START Given records

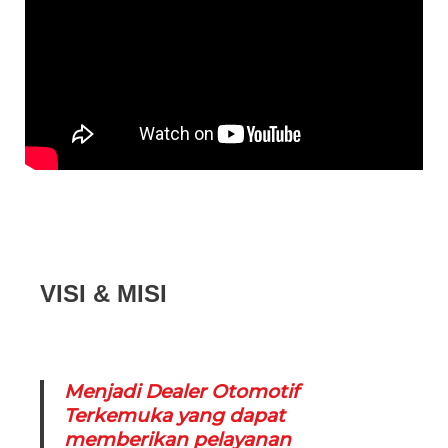
VISI & MISI
Menjadi Dealer Otomotif
Terkemuka yang dapat
memberikan pelayanan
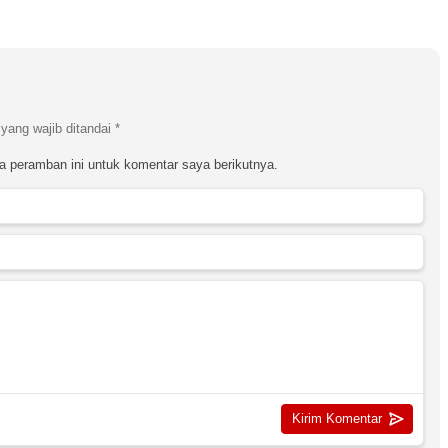
yang wajib ditandai
*
a peramban ini untuk komentar saya berikutnya.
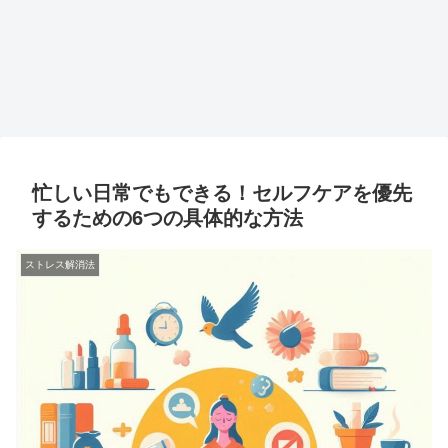
忙しい日常でもできる！セルフケアを優先
するための6つの具体的な方法
ストレス解消法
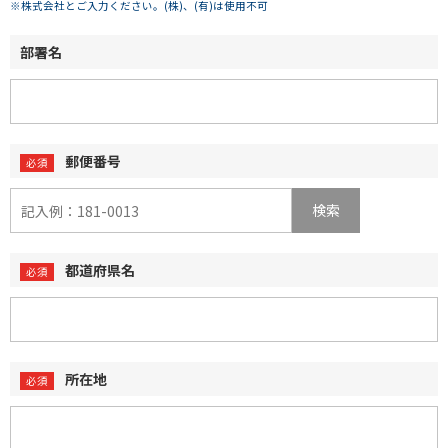
※株式会社とご入力ください。(株)、(有)は使用不可
部署名
郵便番号
検索
都道府県名
所在地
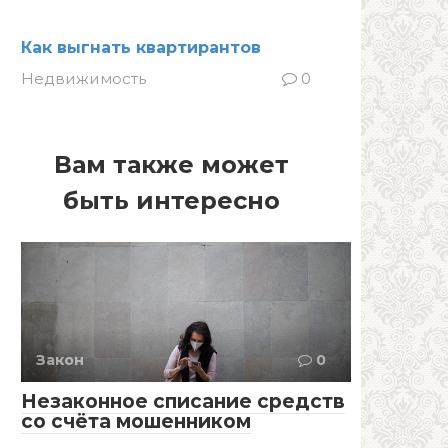
Как выгнать квартирантов
Недвижимость
0
Вам также может
быть интересно
Закон
0
Незаконное списание средств
со счёта мошенником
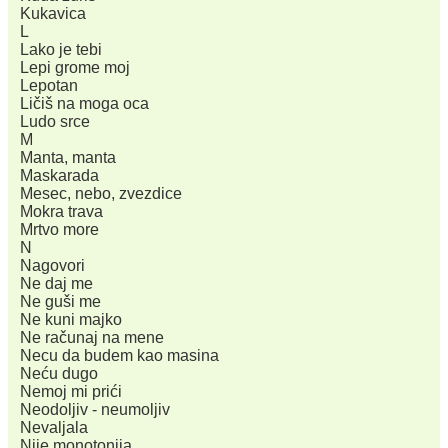
Kukavica
L
Lako je tebi
Lepi grome moj
Lepotan
Ličiš na moga oca
Ludo srce
M
Manta, manta
Maskarada
Mesec, nebo, zvezdice
Mokra trava
Mrtvo more
N
Nagovori
Ne daj me
Ne guši me
Ne kuni majko
Ne računaj na mene
Necu da budem kao masina
Neću dugo
Nemoj mi prići
Neodoljiv - neumoljiv
Nevaljala
Nije monotonija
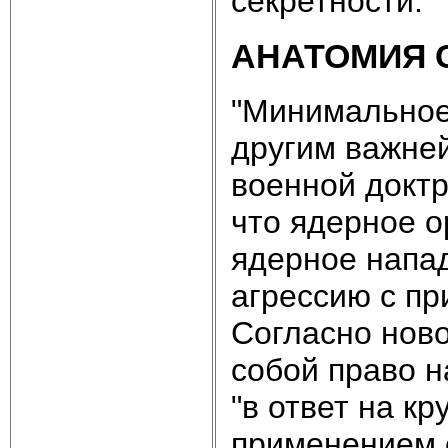
секретности.
АНАТОМИЯ 
"Минимальное
другим важне
военной доктр
что ядерное о
ядерное напа
агрессию с пр
Согласно ново
собой право н
"в ответ на к
применением 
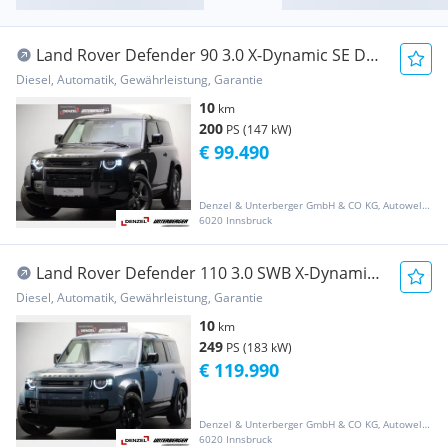
Land Rover Defender 90 3.0 X-Dynamic SE DAB
AHK
Diesel, Automatik, Gewährleistung, Garantie
10
km
200
PS (147 kW)
€ 99.490
Denzel & Unterberger GmbH & CO KG, Autowelt Innsbruck
6020 Innsbruck
Land Rover Defender 110 3.0 SWB X-Dynamic
HSE
Diesel, Automatik, Gewährleistung, Garantie
10
km
249
PS (183 kW)
€ 119.990
Denzel & Unterberger GmbH & CO KG, Autowelt Innsbruck
6020 Innsbruck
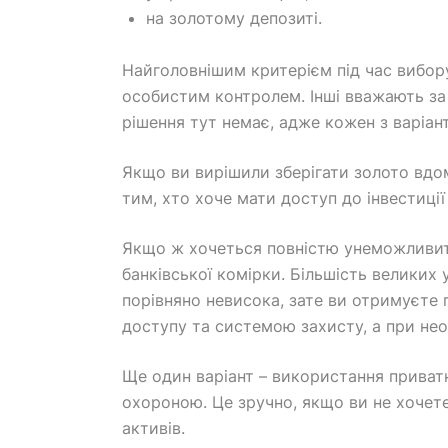
на золотому депозиті.
Найголовнішим критерієм під час вибору
особистим контролем. Інші вважають за
рішення тут немає, адже кожен з варіант
Якщо ви вирішили зберігати золото вдом
тим, хто хоче мати доступ до інвестиції
Якщо ж хочеться повністю унеможливити 
банківської комірки. Більшість великих
порівняно невисока, зате ви отримуєте 
доступу та системою захисту, а при нео
Ще один варіант – використання приватн
охороною. Це зручно, якщо ви не хочете
активів.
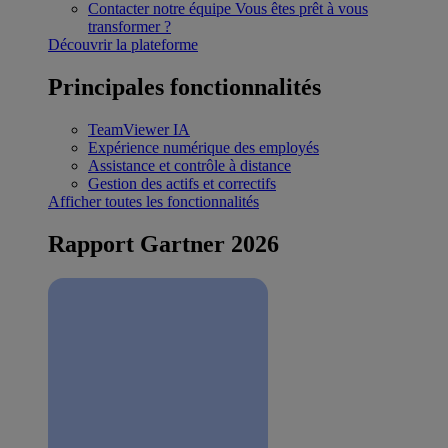
Contacter notre équipe
Vous êtes prêt à vous
transformer ?
Découvrir la plateforme
Principales fonctionnalités
TeamViewer IA
Expérience numérique des employés
Assistance et contrôle à distance
Gestion des actifs et correctifs
Afficher toutes les fonctionnalités
Rapport Gartner 2026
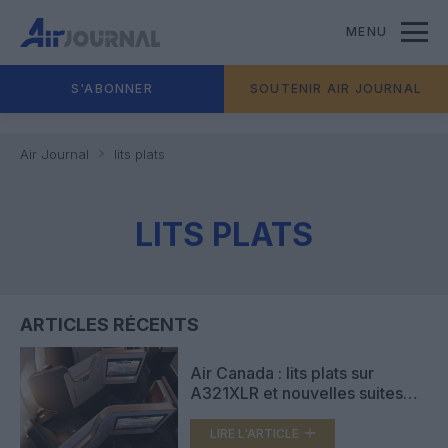
MENU
S'ABONNER
SOUTENIR AIR JOURNAL
Air Journal
lits plats
LITS PLATS
ARTICLES RÉCENTS
Air Canada : lits plats sur
A321XLR et nouvelles suites
Signature Plus sur 787‑10
LIRE L'ARTICLE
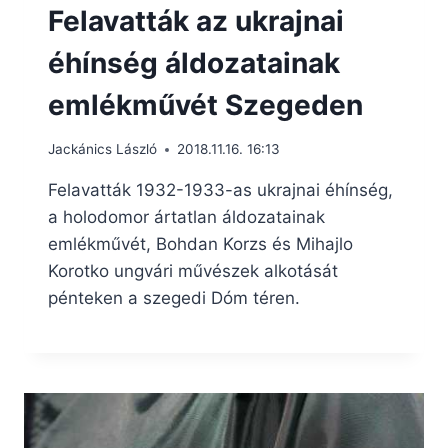
Felavatták az ukrajnai
éhínség áldozatainak
emlékművét Szegeden
Jackánics László
2018.11.16. 16:13
Felavatták 1932-1933-as ukrajnai éhínség,
a holodomor ártatlan áldozatainak
emlékművét, Bohdan Korzs és Mihajlo
Korotko ungvári művészek alkotását
pénteken a szegedi Dóm téren.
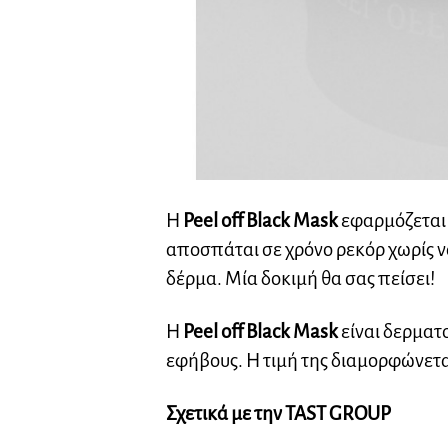
Η
Peel off Black Mask
εφαρμόζεται 
αποσπάται σε χρόνο ρεκόρ χωρίς 
δέρμα. Μία δοκιμή θα σας πείσει!
Η
Peel off Black Mask
είναι δερματ
εφήβους. Η τιμή της διαμορφώνεται
Σχετικά με την TAST
GROUP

END Given records

▶ What you have to do
Pictures stay out. Copy exactly, and only, the lines from the one containing "Jackánics László" through the end of the data.

▶ Result
Jackánics László
2018.11.16. 16:13
Felavatták 1932-1933-as ukrajnai éhínség,
a holodomor ártatlan áldozatainak
emlékművét, Bohdan Korzs és Mihajlo
Korotko ungvári művészek alkotását
pénteken a szegedi Dóm téren.
Η
Peel off Black Mask
εφαρμόζεται 
αποσπάται σε χρόνο ρεκόρ χωρίς 
δέρμα. Μία δοκιμή θα σας πείσει!
Η
Peel off Black Mask
είναι δερματ
εφήβους. Η τιμή της διαμορφώνεται
Σχετικά με την TAST
GROUP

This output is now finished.